**Assigned task**
Write every record below out exactly; no images.

(Page images and extracted text)
▶
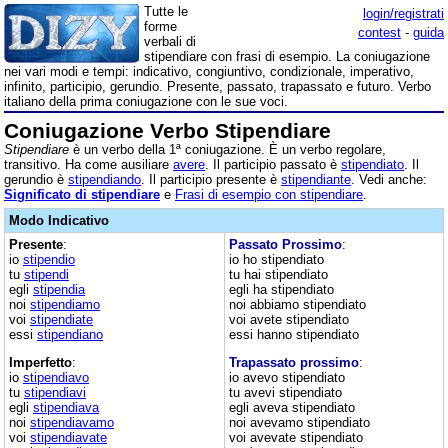
Tutte le
login/registrati
forme
contest
-
guida
verbali di
stipendiare con frasi di esempio. La coniugazione
nei vari modi e tempi: indicativo, congiuntivo, condizionale, imperativo,
infinito, participio, gerundio. Presente, passato, trapassato e futuro. Verbo
italiano della prima coniugazione con le sue voci.
Coniugazione Verbo Stipendiare
Stipendiare
è un verbo della 1ª coniugazione. È un verbo regolare,
transitivo. Ha come ausiliare
avere
. Il participio passato è
stipendiato
. Il
gerundio è
stipendiando
. Il participio presente è
stipendiante
. Vedi anche:
Significato di stipendiare
e
Frasi di esempio con stipendiare
.
Modo Indicativo
Presente
:
Passato Prossimo
:
io
stipendio
io ho stipendiato
tu
stipendi
tu hai stipendiato
egli
stipendia
egli ha stipendiato
noi
stipendiamo
noi abbiamo stipendiato
voi
stipendiate
voi avete stipendiato
essi
stipendiano
essi hanno stipendiato
Imperfetto
:
Trapassato prossimo
:
io
stipendiavo
io avevo stipendiato
tu
stipendiavi
tu avevi stipendiato
egli
stipendiava
egli aveva stipendiato
noi
stipendiavamo
noi avevamo stipendiato
voi
stipendiavate
voi avevate stipendiato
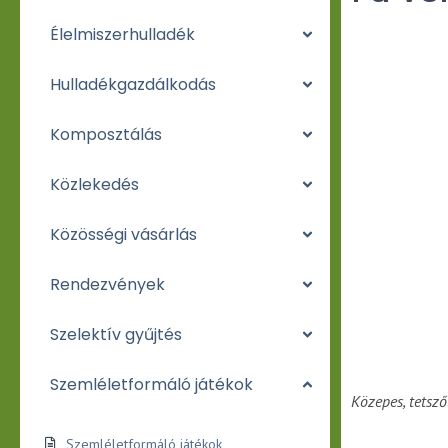
Élelmiszerhulladék
Hulladékgazdálkodás
Komposztálás
Közlekedés
Közösségi vásárlás
Rendezvények
Szelektív gyűjtés
Szemléletformáló játékok
Közepes, tetsző
Szemléletformáló játékok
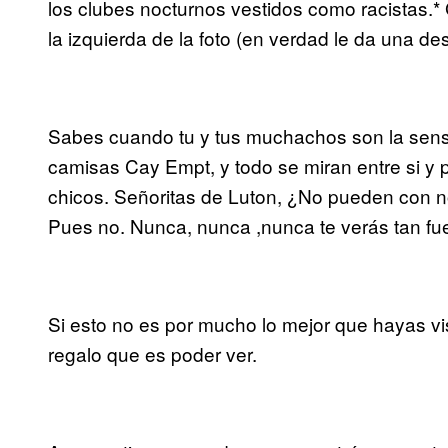
los clubes nocturnos vestidos como racistas.*
la izquierda de la foto (en verdad le da una de
Sabes cuando tu y tus muchachos son la sens
camisas Cay Empt, y todo se miran entre si y
chicos. Señoritas de Luton, ¿No pueden con n
Pues no. Nunca, nunca ,nunca te verás tan fu
Si esto no es por mucho lo mejor que hayas v
regalo que es poder ver.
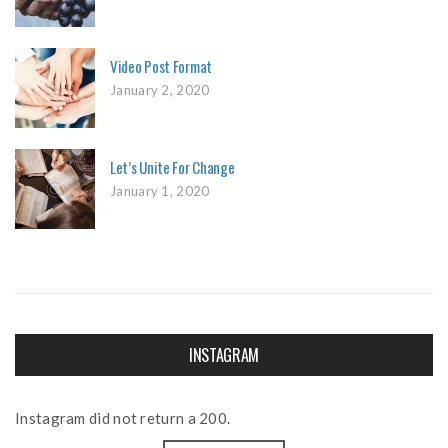
Video Post Format
January 2, 2020
Let’s Unite For Change
January 1, 2020
INSTAGRAM
Instagram did not return a 200.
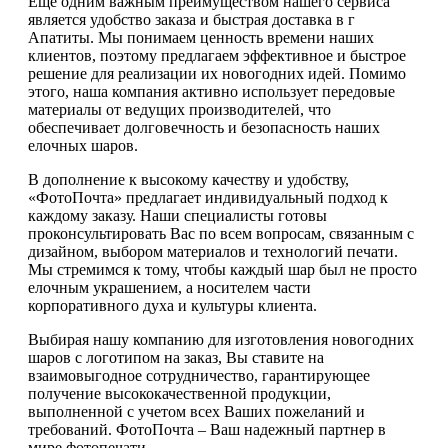
Еще одним важным преимуществом нашего сервиса
является удобство заказа и быстрая доставка в г
Апатиты. Мы понимаем ценность времени наших
клиентов, поэтому предлагаем эффективное и быстрое
решение для реализации их новогодних идей. Помимо
этого, наша компания активно использует передовые
материалы от ведущих производителей, что
обеспечивает долговечность и безопасность наших
елочных шаров.
В дополнение к высокому качеству и удобству,
«ФотоПочта» предлагает индивидуальный подход к
каждому заказу. Наши специалисты готовы
проконсультировать Вас по всем вопросам, связанным с
дизайном, выбором материалов и технологий печати.
Мы стремимся к тому, чтобы каждый шар был не просто
елочным украшением, а носителем части
корпоративного духа и культуры клиента.
Выбирая нашу компанию для изготовления новогодних
шаров с логотипом на заказ, Вы ставите на
взаимовыгодное сотрудничество, гарантирующее
получение высококачественной продукции,
выполненной с учетом всех Ваших пожеланий и
требований. ФотоПочта – Ваш надежный партнер в
мире фотопечати.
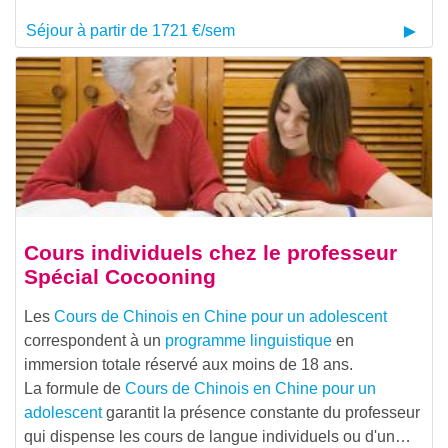
Séjour à partir de 1721 €/sem
Cours individuels chez le professeur
Spécial Cocooning
Les
Cours de Chinois en Chine pour un adolescent
correspondent à un
programme linguistique
en
immersion totale réservé aux moins de 18 ans.
La formule de
Cours de Chinois en Chine pour un
adolescent
garantit la présence constante du professeur
qui dispense les cours de langue individuels ou d'un…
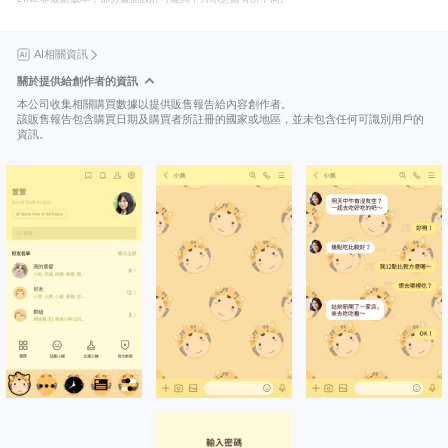
AI相關資訊
關於提供給創作者的資訊
本公司收集相關購買數據以提供販售報告給內容創作者。
該販售報告包含購買日期及購買者所註冊的國家或地區，並未包含任何可識別用戶的
資訊。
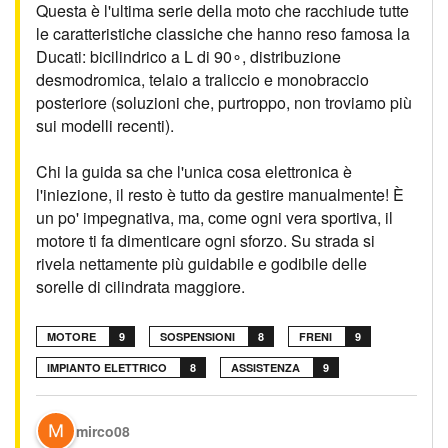
Questa è l'ultima serie della moto che racchiude tutte
le caratteristiche classiche che hanno reso famosa la
Ducati: bicilindrico a L di 90∘, distribuzione
desmodromica, telaio a traliccio e monobraccio
posteriore (soluzioni che, purtroppo, non troviamo più
sui modelli recenti).
Chi la guida sa che l'unica cosa elettronica è
l'iniezione, il resto è tutto da gestire manualmente! È
un po' impegnativa, ma, come ogni vera sportiva, il
motore ti fa dimenticare ogni sforzo. Su strada si
rivela nettamente più guidabile e godibile delle
sorelle di cilindrata maggiore.
MOTORE
9
SOSPENSIONI
8
FRENI
9
IMPIANTO ELETTRICO
8
ASSISTENZA
9
mirco08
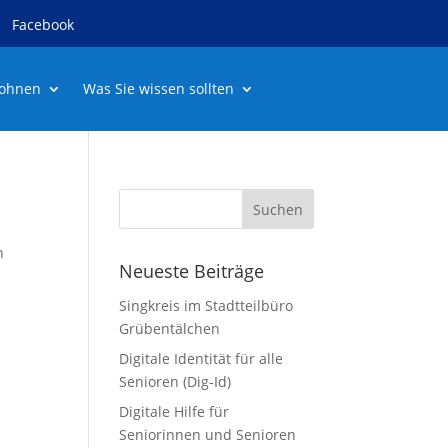
Facebook
ohnen
Was Sie wissen sollten
n
Neueste Beiträge
Singkreis im Stadtteilbüro
Grübentälchen
Digitale Identität für alle
Senioren (Dig-Id)
Digitale Hilfe für
Seniorinnen und Senioren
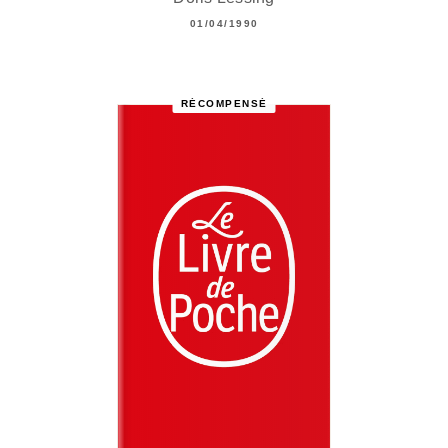
01/04/1990
RÉCOMPENSÉ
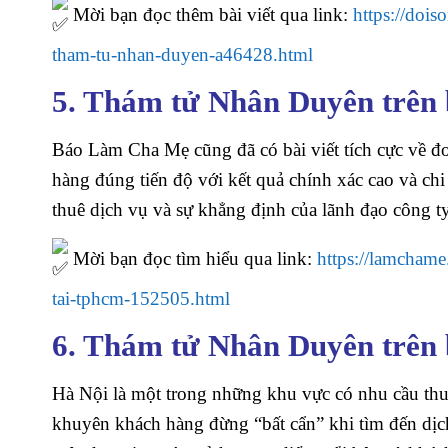
Mời bạn đọc thêm bài viết qua link:
https://dois
tham-tu-nhan-duyen-a46428.html
5. Thám tử Nhân Duyên trên
Báo Làm Cha Mẹ cũng đã có bài viết tích cực về đ
hàng đúng tiến độ với kết quả chính xác cao và ch
thuê dịch vụ và sự khẳng định của lãnh đạo công ty
Mời bạn đọc tìm hiểu qua link:
https://lamchame
tai-tphcm-152505.html
6. Thám tử Nhân Duyên trên 
Hà Nội là một trong những khu vực có nhu cầu thuê
khuyên khách hàng đừng “bất cẩn” khi tìm đến dịc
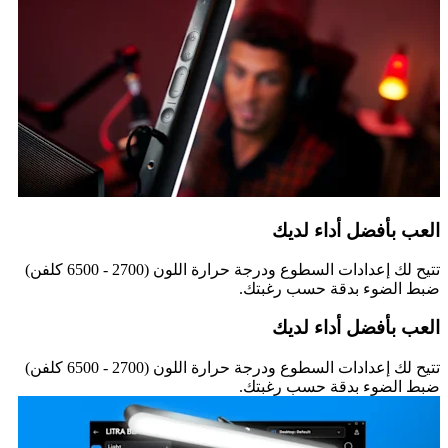
العب بأفضل أداء لديك
تتيح لك إعدادات السطوع ودرجة حرارة اللون (2700 - 6500 كلفن)
ضبط الضوء بدقة حسب رغبتك.
العب بأفضل أداء لديك
تتيح لك إعدادات السطوع ودرجة حرارة اللون (2700 - 6500 كلفن)
ضبط الضوء بدقة حسب رغبتك.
◀
**Response for this exercise**
Tutte le
login/registrati
forme
contest
-
guida
verbali di
stipendiare con frasi di esempio. La coniugazione
nei vari modi e tempi: indicativo, congiuntivo, condizionale, imperativo,
infinito, participio, gerundio. Presente, passato, trapassato e futuro. Verbo
italiano della prima coniugazione con le sue voci.
Coniugazione Verbo Stipendiare
Stipendiare
è un verbo della 1ª coniugazione. È un verbo regolare,
transitivo. Ha come ausiliare
avere
. Il participio passato è
stipendiato
. Il
gerundio è
stipendiando
. Il participio presente è
stipendiante
. Vedi anche:
Significato di stipendiare
e
Frasi di esempio con stipendiare
.
Modo Indicativo
Presente
:
Passato Prossimo
:
io
stipendio
io ho stipendiato
tu
stipendi
tu hai stipendiato
egli
stipendia
egli ha stipendiato
noi
stipendiamo
noi abbiamo stipendiato
voi
stipendiate
voi avete stipendiato
essi
stipendiano
essi hanno stipendiato
Imperfetto
:
Trapassato prossimo
:
io
stipendiavo
io avevo stipendiato
tu
stipendiavi
tu avevi stipendiato
egli
stipendiava
egli aveva stipendiato
noi
stipendiavamo
noi avevamo stipendiato
voi
stipendiavate
voi avevate stipendiato
Élelmiszerhulladék
Hulladékgazdálkodás
Komposztálás
Közlekedés
Közösségi vásárlás
Rendezvények
Szelektív gyűjtés
Szemléletformáló játékok
Közepes, tetsző
Szemléletformáló játékok
los clubes nocturnos vestidos como racistas.*
la izquierda de la foto (en verdad le da una de
Sabes cuando tu y tus muchachos son la sens
camisas Cay Empt, y todo se miran entre si y
chicos. Señoritas de Luton, ¿No pueden con n
Pues no. Nunca, nunca ,nunca te verás tan fu
Si esto no es por mucho lo mejor que hayas v
regalo que es poder ver.
Video Post Format
January 2, 2020
Let’s Unite For Change
January 1, 2020
INSTAGRAM
Instagram did not return a 200.
Еще одним важным преимуществом нашего сервиса
является удобство заказа и быстрая доставка в г
Апатиты. Мы понимаем ценность времени наших
клиентов, поэтому предлагаем эффективное и быстрое
решение для реализации их новогодних идей. Помимо
этого, наша компания активно использует передовые
материалы от ведущих производителей, что
обеспечивает долговечность и безопасность наших
елочных шаров.
В дополнение к высокому качеству и удобству,
«ФотоПочта» предлагает индивидуальный подход к
каждому заказу. Наши специалисты готовы
проконсультировать Вас по всем вопросам, связанным с
дизайном, выбором материалов и технологий печати.
Мы стремимся к тому, чтобы каждый шар был не просто
елочным украшением, а носителем части
корпоративного духа и культуры клиента.
Выбирая нашу компанию для изготовления новогодних
шаров с логотипом на заказ, Вы ставите на
взаимовыгодное сотрудничество, гарантирующее
получение высококачественной продукции,
выполненной с учетом всех Ваших пожеланий и
требований. ФотоПочта – Ваш надежный партнер в
мире фотопечати.
Séjour à partir de 1721 €/sem
Cours individuels chez le professeur
Spécial Cocooning
Les
Cours de Chinois en Chine pour un adolescent
correspondent à un
programme linguistique
en
immersion totale réservé aux moins de 18 ans.
La formule de
Cours de Chinois en Chine pour un
adolescent
garantit la présence constante du professeur
qui dispense les cours de langue individuels ou d'un…
AI相關資訊
關於提供給創作者的資訊
本公司收集相關購買數據以提供販售報告給內容創作者。
該販售報告包含購買日期及購買者所註冊的國家或地區，並未包含任何可識別用戶的
資訊。
Questa è l'ultima serie della moto che racchiude tutte
le caratteristiche classiche che hanno reso famosa la
Ducati: bicilindrico a L di 90∘, distribuzione
desmodromica, telaio a traliccio e monobraccio
posteriore (soluzioni che, purtroppo, non troviamo più
sui modelli recenti).
Chi la guida sa che l'unica cosa elettronica è
l'iniezione, il resto è tutto da gestire manualmente! È
un po' impegnativa, ma, come ogni vera sportiva, il
motore ti fa dimenticare ogni sforzo. Su strada si
rivela nettamente più guidabile e godibile delle
sorelle di cilindrata maggiore.
MOTORE
9
SOSPENSIONI
8
FRENI
9
IMPIANTO ELETTRICO
8
ASSISTENZA
9
mirco08
Facebook
ohnen
Was Sie wissen sollten
n
Neueste Beiträge
Singkreis im Stadtteilbüro
Grübentälchen
Digitale Identität für alle
Senioren (Dig-Id)
Digitale Hilfe für
Seniorinnen und Senioren
01/04/1990
RÉCOMPENSÉ
Mời bạn đọc thêm bài viết qua link:
https://dois
tham-tu-nhan-duyen-a46428.html
5. Thám tử Nhân Duyên trên
Báo Làm Cha Mẹ cũng đã có bài viết tích cực về đ
hàng đúng tiến độ với kết quả chính xác cao và ch
thuê dịch vụ và sự khẳng định của lãnh đạo công ty
Mời bạn đọc tìm hiểu qua link:
https://lamchame
tai-tphcm-152505.html
6. Thám tử Nhân Duyên trên 
Hà Nội là một trong những khu vực có nhu cầu thuê
khuyên khách hàng đừng “bất cẩn” khi tìm đến dịc
العب بأفضل أداء لديك
تتيح لك إعدادات السطوع ودرجة حرارة اللون (2700 - 6500 كلفن)
ضبط الضوء بدقة حسب رغبتك.
العب بأفضل أداء لديك
تتيح لك إعدادات السطوع ودرجة حرارة اللون (2700 - 6500 كلفن)
ضبط الضوء بدقة حسب رغبتك.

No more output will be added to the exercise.